During the first week of January, I laid claim to two counties that had broken free from their Scottish Dukes, namely the Western Isles and Cumberland. It had also came to my attention that the Duchy of Northumberland was still independent from England – this I also claimed, as it bordered York which was already part of Scotland.


Later on in the month, there were signs of revolt in the local pagan population of Cuenca. They were unhappy that I was not of their faith – rather than convert, I sent the orders out to crush the non-believers.

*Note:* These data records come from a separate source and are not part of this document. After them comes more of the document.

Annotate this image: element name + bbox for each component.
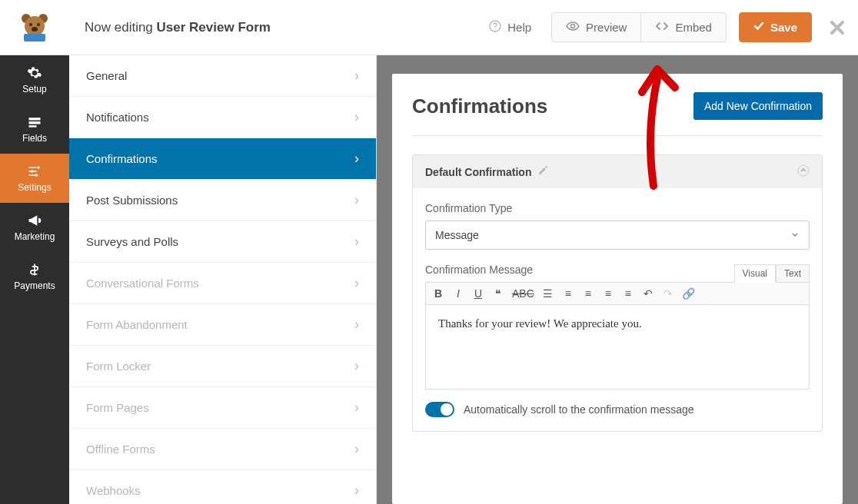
align-left-icon[interactable]: ≡ (582, 287, 594, 300)
confirmation-message-editor[interactable]: Thanks for your review! We appreciate yo… (425, 305, 810, 390)
canvas-area: Confirmations Add New Confirmation Defau… (377, 55, 858, 504)
chevron-right-icon: › (354, 482, 359, 499)
rail-marketing[interactable]: Marketing (0, 203, 69, 252)
help-icon (489, 20, 501, 35)
svg-point-6 (32, 27, 38, 32)
sidebar-item-form-locker: Form Locker› (69, 346, 376, 387)
chevron-right-icon: › (354, 275, 359, 291)
align-right-icon[interactable]: ≡ (622, 287, 634, 300)
add-confirmation-button[interactable]: Add New Confirmation (693, 92, 823, 120)
editing-label: Now editing User Review Form (85, 20, 271, 35)
rail-payments[interactable]: Payments (0, 252, 69, 301)
type-label: Confirmation Type (425, 202, 810, 214)
svg-rect-3 (24, 34, 45, 41)
sidebar-item-post-submissions[interactable]: Post Submissions› (69, 180, 376, 221)
svg-point-14 (31, 170, 33, 172)
eye-icon (566, 21, 580, 34)
chevron-right-icon: › (354, 151, 359, 167)
rail-setup[interactable]: Setup (0, 55, 69, 104)
sidebar-item-offline-forms: Offline Forms› (69, 429, 376, 470)
rail-settings[interactable]: Settings (0, 154, 69, 203)
help-button[interactable]: Help (475, 12, 545, 42)
svg-rect-11 (29, 121, 41, 124)
svg-point-13 (37, 166, 39, 168)
sidebar-item-confirmations[interactable]: Confirmations› (69, 138, 376, 180)
underline-icon[interactable]: U (472, 287, 484, 300)
sidebar-item-form-abandonment: Form Abandonment› (69, 304, 376, 346)
svg-point-8 (495, 28, 496, 29)
auto-scroll-label: Automatically scroll to the confirmation… (464, 403, 694, 416)
chevron-down-icon (790, 229, 800, 241)
chevron-right-icon: › (354, 317, 359, 333)
svg-point-9 (571, 25, 575, 28)
svg-point-5 (37, 23, 40, 26)
chevron-right-icon: › (354, 234, 359, 250)
save-button[interactable]: Save (739, 12, 812, 42)
chevron-right-icon: › (354, 358, 359, 374)
confirmations-panel: Confirmations Add New Confirmation Defau… (392, 74, 843, 504)
align-center-icon[interactable]: ≡ (602, 287, 614, 300)
svg-rect-12 (29, 125, 37, 128)
ol-icon[interactable]: ≡ (562, 287, 574, 300)
chevron-right-icon: › (354, 192, 359, 208)
check-icon (753, 21, 764, 34)
sidebar-item-surveys-and-polls[interactable]: Surveys and Polls› (69, 221, 376, 263)
svg-rect-10 (29, 118, 41, 120)
sidebar-item-form-pages: Form Pages› (69, 387, 376, 429)
app-logo (0, 0, 69, 55)
svg-point-2 (25, 16, 45, 36)
confirmation-type-select[interactable]: Message (425, 220, 810, 250)
preview-button[interactable]: Preview (551, 12, 641, 42)
close-icon[interactable] (829, 19, 846, 36)
confirmation-card: Default Confirmation Confirmation Type (412, 154, 823, 432)
panel-title: Confirmations (412, 94, 547, 118)
svg-point-16 (798, 165, 809, 176)
sidebar-item-notifications[interactable]: Notifications› (69, 97, 376, 138)
ul-icon[interactable]: ☰ (542, 287, 554, 300)
undo-icon[interactable]: ↶ (642, 287, 654, 300)
chevron-right-icon: › (354, 109, 359, 125)
msg-label: Confirmation Message (425, 264, 533, 276)
sidebar-item-webhooks: Webhooks› (69, 470, 376, 504)
sidebar-item-general[interactable]: General› (69, 55, 376, 97)
chevron-right-icon: › (354, 68, 359, 84)
quote-icon[interactable]: ❝ (492, 287, 504, 300)
tab-text[interactable]: Text (776, 264, 810, 283)
top-bar: Now editing User Review Form Help Previe… (0, 0, 858, 55)
italic-icon[interactable]: I (452, 287, 464, 300)
rail-fields[interactable]: Fields (0, 104, 69, 154)
chevron-up-icon[interactable] (797, 164, 810, 179)
tab-visual[interactable]: Visual (734, 264, 776, 283)
embed-button[interactable]: Embed (641, 12, 727, 42)
strike-icon[interactable]: ABC (512, 287, 534, 300)
pencil-icon[interactable] (537, 165, 548, 178)
settings-sidebar: General›Notifications›Confirmations›Post… (69, 55, 377, 504)
nav-rail: Setup Fields Settings Marketing Payments (0, 55, 69, 504)
auto-scroll-toggle[interactable] (425, 402, 454, 417)
code-icon (655, 21, 669, 34)
svg-point-4 (29, 23, 32, 26)
redo-icon[interactable]: ↷ (662, 287, 674, 300)
sidebar-item-conversational-forms: Conversational Forms› (69, 263, 376, 304)
link-icon[interactable]: 🔗 (682, 287, 695, 300)
chevron-right-icon: › (354, 441, 359, 457)
chevron-right-icon: › (354, 400, 359, 416)
bold-icon[interactable]: B (432, 287, 444, 300)
card-header[interactable]: Default Confirmation (413, 155, 822, 188)
svg-point-15 (35, 174, 38, 176)
editor-toolbar: B I U ❝ ABC ☰ ≡ ≡ ≡ ≡ ↶ ↷ 🔗 (425, 282, 810, 305)
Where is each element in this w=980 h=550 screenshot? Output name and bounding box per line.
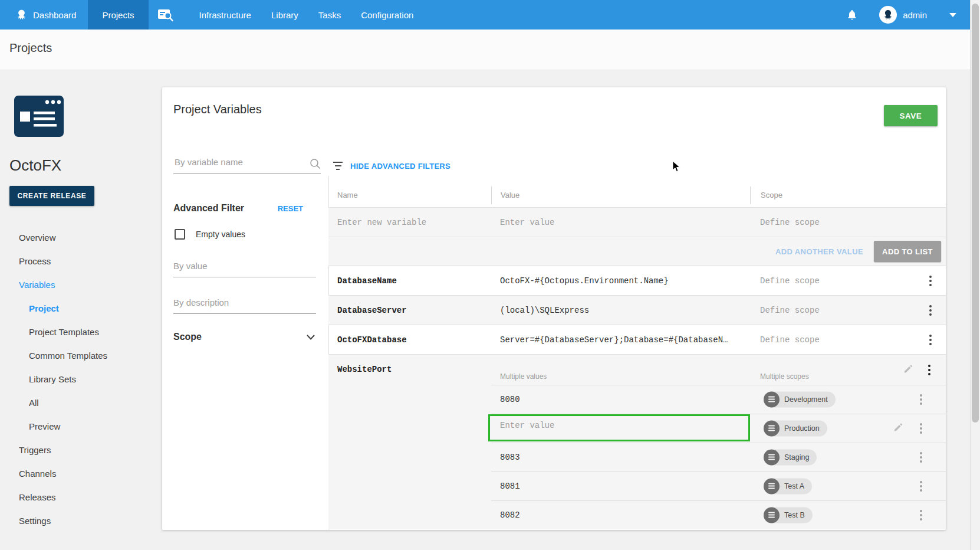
nav-item-label: Infrastructure: [199, 10, 251, 20]
row-menu-kebab-icon[interactable]: [927, 364, 932, 377]
advanced-filter-header: Advanced Filter RESET: [173, 203, 303, 214]
hide-advanced-filters-label: HIDE ADVANCED FILTERS: [350, 162, 450, 171]
variable-value[interactable]: (local)\SQLExpress: [491, 306, 750, 315]
scope-chip-label: Test A: [784, 482, 804, 490]
nav-item-infrastructure[interactable]: Infrastructure: [189, 0, 261, 30]
value-text[interactable]: 8082: [500, 510, 520, 520]
edit-value-input[interactable]: [500, 421, 724, 430]
variable-row-databaseserver: DatabaseServer (local)\SQLExpress Define…: [328, 295, 946, 325]
search-icon: [310, 158, 321, 169]
sidebar-item-project[interactable]: Project: [0, 296, 162, 320]
user-avatar[interactable]: [879, 6, 897, 24]
by-description-input[interactable]: [173, 297, 315, 307]
advanced-filter-title: Advanced Filter: [173, 203, 244, 214]
row-menu-kebab-icon[interactable]: [919, 509, 923, 522]
scope-chip-development[interactable]: Development: [764, 391, 836, 407]
scope-chip-staging[interactable]: Staging: [764, 449, 817, 465]
project-variables-card: Project Variables SAVE HIDE ADVANCED FIL…: [162, 87, 946, 530]
variable-name[interactable]: OctoFXDatabase: [328, 335, 491, 345]
row-menu-kebab-icon[interactable]: [919, 451, 923, 464]
edit-pencil-icon[interactable]: [893, 422, 903, 434]
column-header-scope: Scope: [750, 186, 946, 204]
new-variable-row: Define scope: [328, 208, 946, 237]
value-text[interactable]: 8083: [500, 453, 520, 462]
sidebar-item-library-sets[interactable]: Library Sets: [0, 367, 162, 391]
user-menu-caret-icon[interactable]: [949, 13, 956, 17]
nav-item-dashboard[interactable]: Dashboard: [0, 0, 88, 30]
define-scope-link[interactable]: Define scope: [750, 335, 946, 345]
row-menu-kebab-icon[interactable]: [919, 393, 923, 406]
sidebar-menu: Overview Process Variables Project Proje…: [0, 225, 162, 532]
reset-button[interactable]: RESET: [278, 204, 303, 213]
by-value-input[interactable]: [173, 261, 315, 271]
scope-chip-production[interactable]: Production: [764, 420, 827, 436]
scope-filter-expander[interactable]: Scope: [173, 332, 315, 342]
variable-name[interactable]: DatabaseName: [328, 276, 491, 286]
sidebar-item-process[interactable]: Process: [0, 249, 162, 273]
column-header-name: Name: [328, 186, 491, 204]
new-variable-name-input[interactable]: [337, 218, 484, 227]
row-menu-kebab-icon[interactable]: [919, 422, 923, 435]
sidebar-item-all[interactable]: All: [0, 391, 162, 414]
value-text[interactable]: 8080: [500, 395, 520, 404]
card-title: Project Variables: [173, 103, 262, 116]
row-menu-kebab-icon[interactable]: [928, 333, 933, 346]
sidebar-item-common-templates[interactable]: Common Templates: [0, 343, 162, 367]
nav-item-library[interactable]: Library: [261, 0, 308, 30]
new-variable-define-scope[interactable]: Define scope: [750, 218, 946, 227]
empty-values-row: Empty values: [175, 229, 245, 240]
define-scope-link[interactable]: Define scope: [750, 276, 946, 286]
empty-values-checkbox[interactable]: [175, 229, 185, 240]
scope-filter-label: Scope: [173, 332, 202, 342]
nav-item-projects[interactable]: Projects: [88, 0, 148, 30]
sidebar-item-settings[interactable]: Settings: [0, 509, 162, 532]
variable-name[interactable]: WebsitePort: [337, 365, 392, 374]
scrollbar-thumb[interactable]: [972, 4, 979, 423]
add-to-list-button[interactable]: ADD TO LIST: [874, 241, 941, 262]
new-variable-value-input[interactable]: [500, 218, 738, 227]
nav-item-configuration[interactable]: Configuration: [351, 0, 423, 30]
page-scrollbar[interactable]: [970, 0, 980, 550]
websiteport-value-row: 8082 Test B: [328, 500, 946, 529]
save-button[interactable]: SAVE: [884, 105, 938, 126]
add-another-value-button[interactable]: ADD ANOTHER VALUE: [775, 247, 863, 256]
sidebar-item-channels[interactable]: Channels: [0, 461, 162, 485]
nav-item-tasks[interactable]: Tasks: [308, 0, 351, 30]
websiteport-value-row: 8080 Development: [328, 385, 946, 414]
screen: Dashboard Projects Infrastructure Librar…: [0, 0, 980, 550]
scope-chip-test-a[interactable]: Test A: [764, 478, 812, 494]
username[interactable]: admin: [903, 10, 927, 20]
value-text[interactable]: 8081: [500, 482, 520, 491]
sidebar-item-triggers[interactable]: Triggers: [0, 438, 162, 461]
variable-row-octofxdatabase: OctoFXDatabase Server=#{DatabaseServer};…: [328, 325, 946, 354]
hide-advanced-filters-toggle[interactable]: HIDE ADVANCED FILTERS: [333, 161, 450, 171]
scope-chip-test-b[interactable]: Test B: [764, 507, 813, 523]
sidebar-item-releases[interactable]: Releases: [0, 485, 162, 509]
environment-icon: [764, 478, 780, 494]
sidebar-item-project-templates[interactable]: Project Templates: [0, 320, 162, 343]
environment-icon: [764, 507, 780, 523]
empty-values-label: Empty values: [196, 230, 245, 239]
variable-name-filter-input[interactable]: [175, 157, 305, 167]
sidebar-item-variables[interactable]: Variables: [0, 273, 162, 296]
scope-chip-label: Staging: [784, 453, 809, 461]
column-header-value: Value: [491, 186, 750, 204]
by-description-field: [173, 294, 316, 314]
variable-name[interactable]: DatabaseServer: [328, 306, 491, 315]
variable-value[interactable]: Server=#{DatabaseServer};Database=#{Data…: [491, 335, 750, 345]
scope-chip-label: Test B: [784, 511, 805, 519]
row-menu-kebab-icon[interactable]: [928, 274, 933, 287]
variable-value[interactable]: OctoFX-#{Octopus.Environment.Name}: [491, 276, 750, 286]
page-title: Projects: [9, 41, 52, 55]
row-menu-kebab-icon[interactable]: [919, 480, 923, 493]
nav-search-button[interactable]: [149, 0, 182, 30]
nav-right: admin: [846, 0, 980, 30]
create-release-button[interactable]: CREATE RELEASE: [9, 186, 94, 206]
edit-pencil-icon[interactable]: [903, 364, 913, 376]
notifications-button[interactable]: [846, 8, 858, 21]
define-scope-link[interactable]: Define scope: [750, 306, 946, 315]
row-menu-kebab-icon[interactable]: [928, 304, 933, 317]
sidebar-item-overview[interactable]: Overview: [0, 225, 162, 249]
sidebar-item-preview[interactable]: Preview: [0, 414, 162, 438]
nav-item-label: Configuration: [361, 10, 413, 20]
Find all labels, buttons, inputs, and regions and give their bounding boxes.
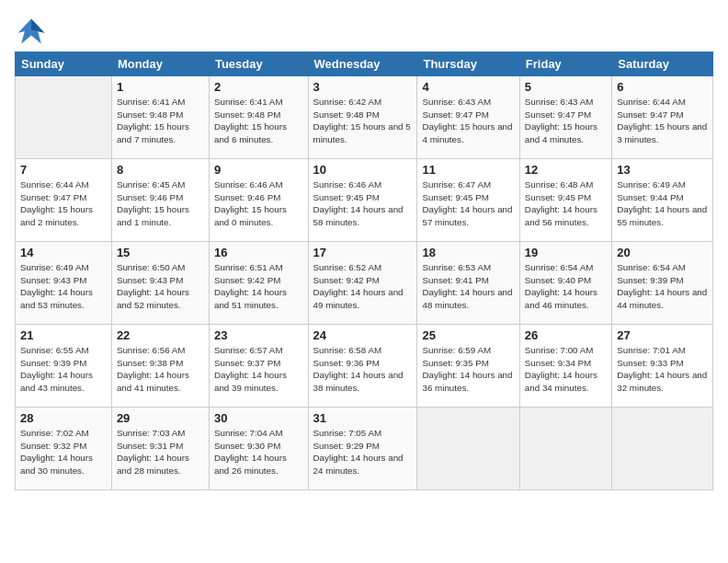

February saw the development of goat herding in the capital, while in Atholl, the Duke of Vestfold's army had arrived and were laying siege.
I rallied the locals – eventually having an army of almost eight thousand men to defend from the incoming onslaught of Vestfold's forces.
Six days of fighting ensued before Vestfold's forces fled – I kept my newly formed defence force at the ready just in case the enemy decided to come back.


As February was coming to a close, my southern forces had taken control of Alcantara. I offered the Archbishop of Aragon peace. On the proviso that he stays a vassal in my kingdom I was willing to let go of my claims to both his Bishopric and his Archbishop title. The archbishop agreed to terms.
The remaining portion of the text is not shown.